Posted: 7/11/2012 4:22:22 PM
Let me encourage you not to give up on this recipe completely. I know from experience that sometimes a cut of meat is not what it's supposed to be and can cook up tough. Try tweaking the recipe too...if it was too hot, cut back on the amount of "heat", or add some additional brown sugar, or even try adding some additional moisture when cooking the pork, like 1/2 c. apple juice. If you didn't like the smokiness of the adobo, use just the chili's and forgo the sauce. Who knows, you might be pleasantly surprised! Happy cooking!

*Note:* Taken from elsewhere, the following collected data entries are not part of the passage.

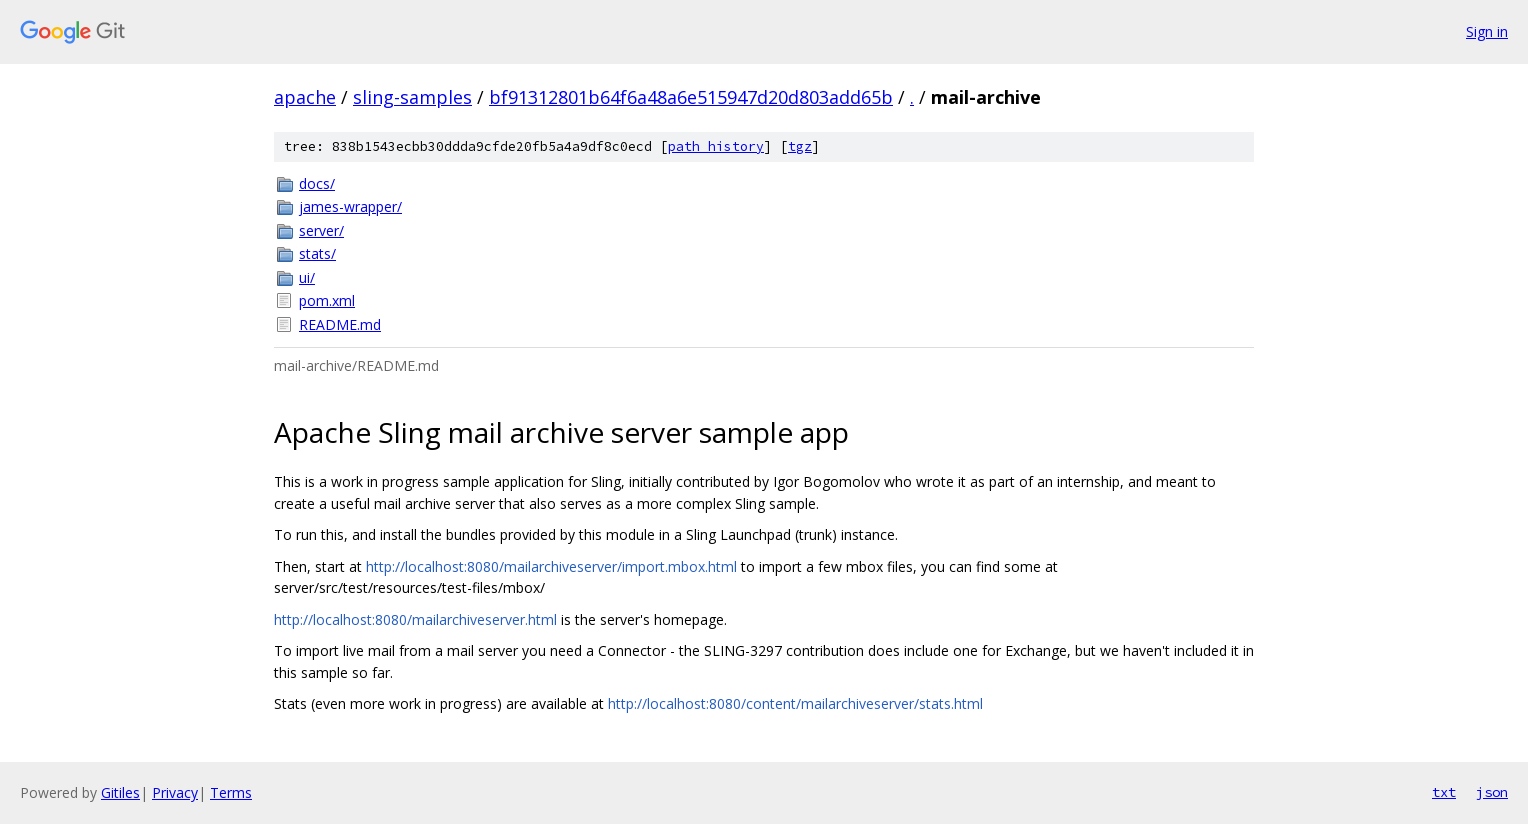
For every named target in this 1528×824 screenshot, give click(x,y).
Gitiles (120, 792)
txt (1444, 792)
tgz (800, 146)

Posted: 7/11/2012 3:32:34 PM
sorry but we HATED this recipe. the taste was horrible and I followed the directions to the letter. the meat was very tough
Posted: 9/14/2011 11:37:03 AM
The chipotle chiles in adobe sauce that I get in the US normally have whole chiles with a lot of the adobe sauce. Since the recipe calls for 1 tablespoon adobo sauce from canned chipotle chiles and two chiles, I think it probably means use 2 chiles out of one can and take then use 1 tablespoon of the sauce that is in the can.

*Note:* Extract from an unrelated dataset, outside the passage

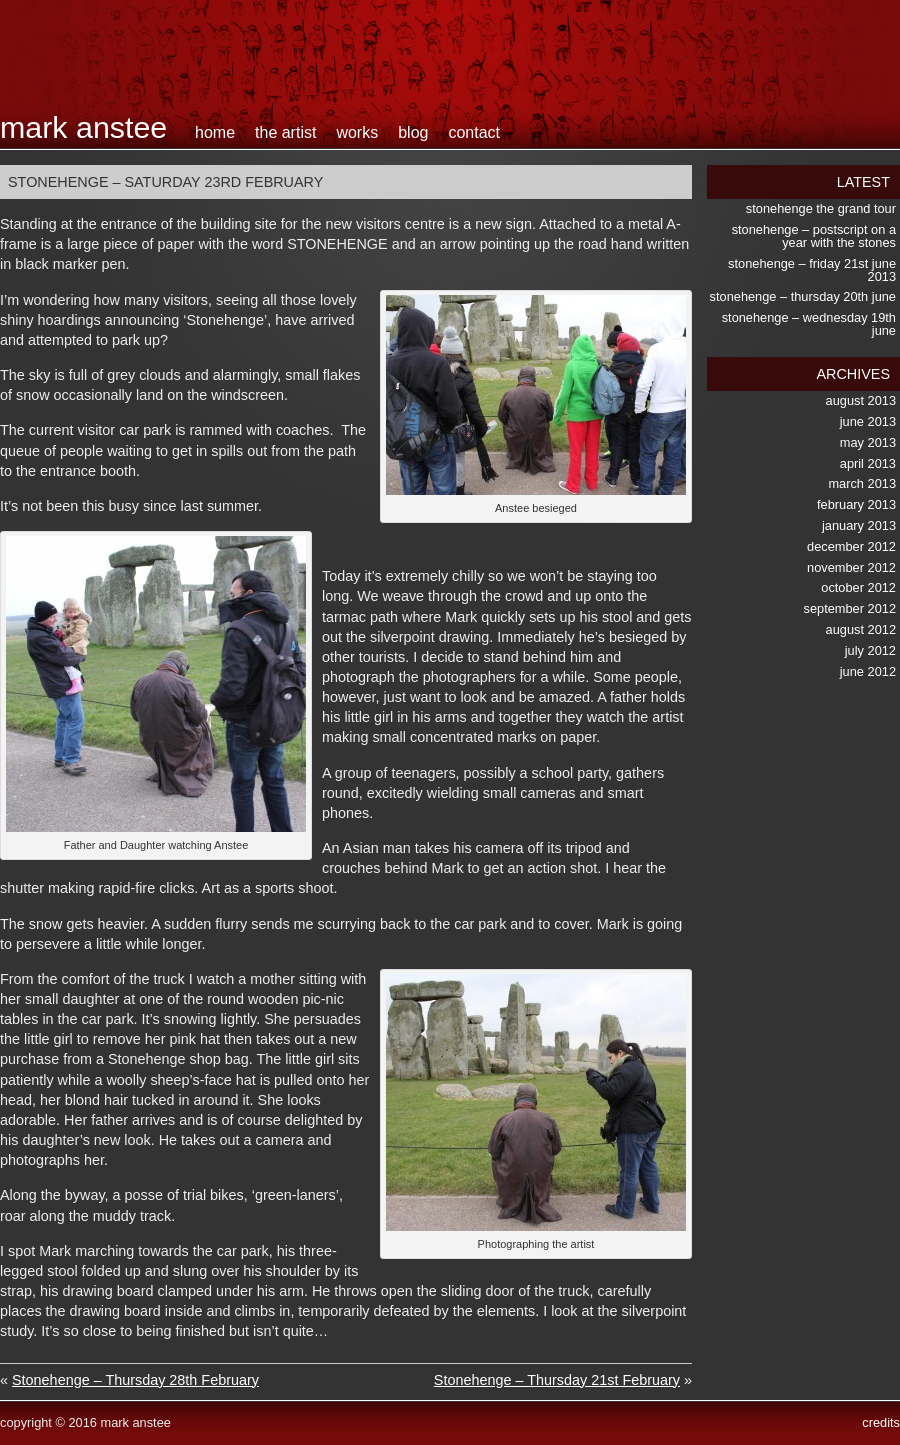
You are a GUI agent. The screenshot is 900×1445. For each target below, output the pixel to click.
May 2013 (868, 442)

Posted: 8/2/2011 10:42:51 AM
I have not made this yet, but being English I am not quite sure about the terminology of the recipe ingredients. When it say's 2 CANNED chipotle chilies finely chopped, does that mean just 2 chilies out of the can or 2 cans of the chilies? In my mind that would be awful hot if adding chili powder as well.
Can anyone help here please? :)
Posted: 2/28/2011 11:12:30 AM
ABSOLUTELY FANTASTIC! will make it again and again and again!